My sister’s favorite activity was keeping a detailed catalogue of my defects and mistakes. At some point she’d decided that I was an utterly hopeless idiot, and in spite of the condescension she’d found it necessary to display ever since, her sentence had been liberating for both of us. It was strange, if you think about it. We were both children of a crazy mother and a suicidal father (the very same ones, in fact!), and we’d both unexpectedly been left penniless: we should have gotten along quite well. The fact that I’d ended up painted as the hopeless one and she as levelheaded was a dirty trick of the gender distribution of roles.
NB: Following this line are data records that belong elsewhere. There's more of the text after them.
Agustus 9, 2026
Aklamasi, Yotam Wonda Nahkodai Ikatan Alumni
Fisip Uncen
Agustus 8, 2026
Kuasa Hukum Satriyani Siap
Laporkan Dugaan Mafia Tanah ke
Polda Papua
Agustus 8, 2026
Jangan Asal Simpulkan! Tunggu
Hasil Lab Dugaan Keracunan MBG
It was me (so much for any feminist sentiment) they sent as the family’s representative, me who stood before the board of specialists who bled us with the fees they charged for exercising their incompetence. “Circumstances,” they said. “Our hands are completely tied,” they said. And they called themselves professionals! Seriously, I’d been brought up to manage my life within a range of pretty comfortable circumstances. They hadn’t prepared me to survive in the wild. I was created (and I say this swallowing my pride) to be a comic character. I didn’t even hear the death knell when they recommended I invest in cheese.